(Entries taken from a collection)
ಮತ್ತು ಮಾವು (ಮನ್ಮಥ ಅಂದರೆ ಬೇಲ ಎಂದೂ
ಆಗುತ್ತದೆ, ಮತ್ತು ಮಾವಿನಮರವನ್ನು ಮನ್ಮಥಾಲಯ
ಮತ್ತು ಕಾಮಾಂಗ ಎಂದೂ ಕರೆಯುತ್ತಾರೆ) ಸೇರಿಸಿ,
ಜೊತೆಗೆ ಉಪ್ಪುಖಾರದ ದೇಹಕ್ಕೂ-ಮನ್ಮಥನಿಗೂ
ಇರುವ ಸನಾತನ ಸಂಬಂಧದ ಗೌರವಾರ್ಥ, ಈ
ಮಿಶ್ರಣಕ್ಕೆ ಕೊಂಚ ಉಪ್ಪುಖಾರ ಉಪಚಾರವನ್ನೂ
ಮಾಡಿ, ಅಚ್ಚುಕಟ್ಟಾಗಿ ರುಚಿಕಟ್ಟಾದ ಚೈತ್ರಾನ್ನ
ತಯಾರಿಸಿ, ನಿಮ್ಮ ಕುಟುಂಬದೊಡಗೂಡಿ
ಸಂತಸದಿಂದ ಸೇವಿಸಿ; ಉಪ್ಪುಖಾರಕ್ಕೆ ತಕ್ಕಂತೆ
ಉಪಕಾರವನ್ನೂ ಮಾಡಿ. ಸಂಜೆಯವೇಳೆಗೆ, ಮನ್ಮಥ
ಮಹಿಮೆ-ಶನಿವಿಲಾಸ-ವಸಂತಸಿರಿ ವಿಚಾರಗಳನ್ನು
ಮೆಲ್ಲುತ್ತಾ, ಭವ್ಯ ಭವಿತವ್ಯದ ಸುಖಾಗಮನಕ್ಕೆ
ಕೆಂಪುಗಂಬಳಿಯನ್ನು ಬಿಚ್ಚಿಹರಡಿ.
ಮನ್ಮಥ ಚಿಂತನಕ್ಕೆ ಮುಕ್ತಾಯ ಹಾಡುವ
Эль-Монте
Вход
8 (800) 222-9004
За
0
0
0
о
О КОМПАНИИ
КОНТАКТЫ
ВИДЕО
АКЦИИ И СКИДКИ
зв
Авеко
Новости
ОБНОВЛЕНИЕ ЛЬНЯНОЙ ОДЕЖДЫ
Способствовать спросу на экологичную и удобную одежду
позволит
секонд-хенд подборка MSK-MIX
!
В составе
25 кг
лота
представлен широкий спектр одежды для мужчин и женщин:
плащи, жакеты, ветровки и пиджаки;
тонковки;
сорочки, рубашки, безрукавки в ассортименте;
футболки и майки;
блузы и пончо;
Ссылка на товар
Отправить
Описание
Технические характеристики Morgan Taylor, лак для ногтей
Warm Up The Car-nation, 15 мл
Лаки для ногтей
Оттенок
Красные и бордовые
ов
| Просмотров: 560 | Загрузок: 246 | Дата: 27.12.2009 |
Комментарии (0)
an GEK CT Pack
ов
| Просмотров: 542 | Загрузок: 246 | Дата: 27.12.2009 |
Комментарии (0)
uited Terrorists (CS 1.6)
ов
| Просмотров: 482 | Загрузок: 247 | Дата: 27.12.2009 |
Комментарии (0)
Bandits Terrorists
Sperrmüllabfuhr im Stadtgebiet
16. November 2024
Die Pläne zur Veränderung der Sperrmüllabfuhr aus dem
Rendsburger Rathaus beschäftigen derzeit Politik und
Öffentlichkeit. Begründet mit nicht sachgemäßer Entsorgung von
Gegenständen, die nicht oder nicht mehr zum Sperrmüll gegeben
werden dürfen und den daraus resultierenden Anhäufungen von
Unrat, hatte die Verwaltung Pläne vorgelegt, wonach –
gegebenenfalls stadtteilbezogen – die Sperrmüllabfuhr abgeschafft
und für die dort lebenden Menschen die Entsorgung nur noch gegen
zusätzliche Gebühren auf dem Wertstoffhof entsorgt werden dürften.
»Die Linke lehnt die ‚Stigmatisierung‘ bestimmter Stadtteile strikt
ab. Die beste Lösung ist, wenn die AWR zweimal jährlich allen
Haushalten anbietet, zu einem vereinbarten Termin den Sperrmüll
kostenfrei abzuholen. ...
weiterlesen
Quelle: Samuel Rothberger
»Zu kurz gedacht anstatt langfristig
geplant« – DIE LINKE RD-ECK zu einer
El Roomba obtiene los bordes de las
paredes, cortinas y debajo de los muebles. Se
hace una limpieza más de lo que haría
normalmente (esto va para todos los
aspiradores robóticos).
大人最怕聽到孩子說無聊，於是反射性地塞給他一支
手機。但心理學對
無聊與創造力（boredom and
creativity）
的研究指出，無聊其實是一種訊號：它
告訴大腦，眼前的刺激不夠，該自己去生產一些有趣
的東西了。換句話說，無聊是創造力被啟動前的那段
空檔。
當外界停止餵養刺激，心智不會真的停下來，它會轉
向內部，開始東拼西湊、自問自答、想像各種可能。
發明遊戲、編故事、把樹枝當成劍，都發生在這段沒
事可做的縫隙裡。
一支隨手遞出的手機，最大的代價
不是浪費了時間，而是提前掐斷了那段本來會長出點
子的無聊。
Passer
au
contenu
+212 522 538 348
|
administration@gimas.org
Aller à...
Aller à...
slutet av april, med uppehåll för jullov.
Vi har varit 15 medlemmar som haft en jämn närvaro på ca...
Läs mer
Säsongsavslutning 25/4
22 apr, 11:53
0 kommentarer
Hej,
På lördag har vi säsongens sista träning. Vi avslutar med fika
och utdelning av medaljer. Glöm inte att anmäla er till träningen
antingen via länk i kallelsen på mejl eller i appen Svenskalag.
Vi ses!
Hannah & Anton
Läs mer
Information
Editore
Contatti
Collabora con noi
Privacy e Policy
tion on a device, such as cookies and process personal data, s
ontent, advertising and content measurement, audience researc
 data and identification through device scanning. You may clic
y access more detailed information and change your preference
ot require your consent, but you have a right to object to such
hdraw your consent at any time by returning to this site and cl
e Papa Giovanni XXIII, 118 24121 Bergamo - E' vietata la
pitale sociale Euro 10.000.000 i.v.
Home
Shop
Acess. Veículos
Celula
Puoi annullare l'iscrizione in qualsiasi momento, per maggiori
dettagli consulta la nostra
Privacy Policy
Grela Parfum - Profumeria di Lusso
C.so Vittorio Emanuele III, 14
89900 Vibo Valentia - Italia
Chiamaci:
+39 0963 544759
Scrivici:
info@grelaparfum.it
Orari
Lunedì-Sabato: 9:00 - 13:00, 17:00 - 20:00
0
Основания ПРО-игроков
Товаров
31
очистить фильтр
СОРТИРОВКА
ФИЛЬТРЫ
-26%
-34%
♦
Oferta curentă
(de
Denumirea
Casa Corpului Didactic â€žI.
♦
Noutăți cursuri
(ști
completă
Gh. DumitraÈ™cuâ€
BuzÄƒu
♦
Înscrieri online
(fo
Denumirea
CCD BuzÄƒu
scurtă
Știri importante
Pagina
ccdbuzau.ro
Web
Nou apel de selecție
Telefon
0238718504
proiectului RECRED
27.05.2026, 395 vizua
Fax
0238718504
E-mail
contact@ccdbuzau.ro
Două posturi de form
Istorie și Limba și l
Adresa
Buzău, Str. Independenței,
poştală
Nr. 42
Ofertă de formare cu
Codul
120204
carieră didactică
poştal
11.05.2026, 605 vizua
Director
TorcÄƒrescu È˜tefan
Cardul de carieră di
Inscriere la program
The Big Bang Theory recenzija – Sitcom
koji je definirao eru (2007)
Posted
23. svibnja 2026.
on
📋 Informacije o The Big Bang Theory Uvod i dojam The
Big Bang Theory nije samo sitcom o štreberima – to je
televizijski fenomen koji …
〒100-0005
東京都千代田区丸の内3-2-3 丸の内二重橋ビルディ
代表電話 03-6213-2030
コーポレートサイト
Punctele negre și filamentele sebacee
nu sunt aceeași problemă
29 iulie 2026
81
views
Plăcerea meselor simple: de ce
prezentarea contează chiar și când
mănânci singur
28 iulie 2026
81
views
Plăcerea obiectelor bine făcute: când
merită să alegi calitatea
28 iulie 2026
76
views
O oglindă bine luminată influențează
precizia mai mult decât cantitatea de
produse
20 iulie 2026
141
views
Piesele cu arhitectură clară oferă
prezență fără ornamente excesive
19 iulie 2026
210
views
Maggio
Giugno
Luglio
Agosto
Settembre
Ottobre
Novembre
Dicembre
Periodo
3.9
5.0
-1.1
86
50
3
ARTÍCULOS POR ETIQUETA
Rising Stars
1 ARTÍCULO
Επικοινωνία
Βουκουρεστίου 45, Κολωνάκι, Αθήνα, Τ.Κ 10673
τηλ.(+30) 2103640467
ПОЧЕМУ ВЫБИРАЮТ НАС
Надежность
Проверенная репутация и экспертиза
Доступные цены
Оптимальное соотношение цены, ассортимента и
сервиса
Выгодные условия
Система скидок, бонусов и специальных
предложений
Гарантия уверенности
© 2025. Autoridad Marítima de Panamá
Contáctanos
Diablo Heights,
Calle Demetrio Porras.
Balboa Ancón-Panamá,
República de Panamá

**Problem**: Show a copy of each line from the records above in which the string "când" occurs.

**Your solution**:
prezentarea contează chiar și când
Plăcerea obiectelor bine făcute: când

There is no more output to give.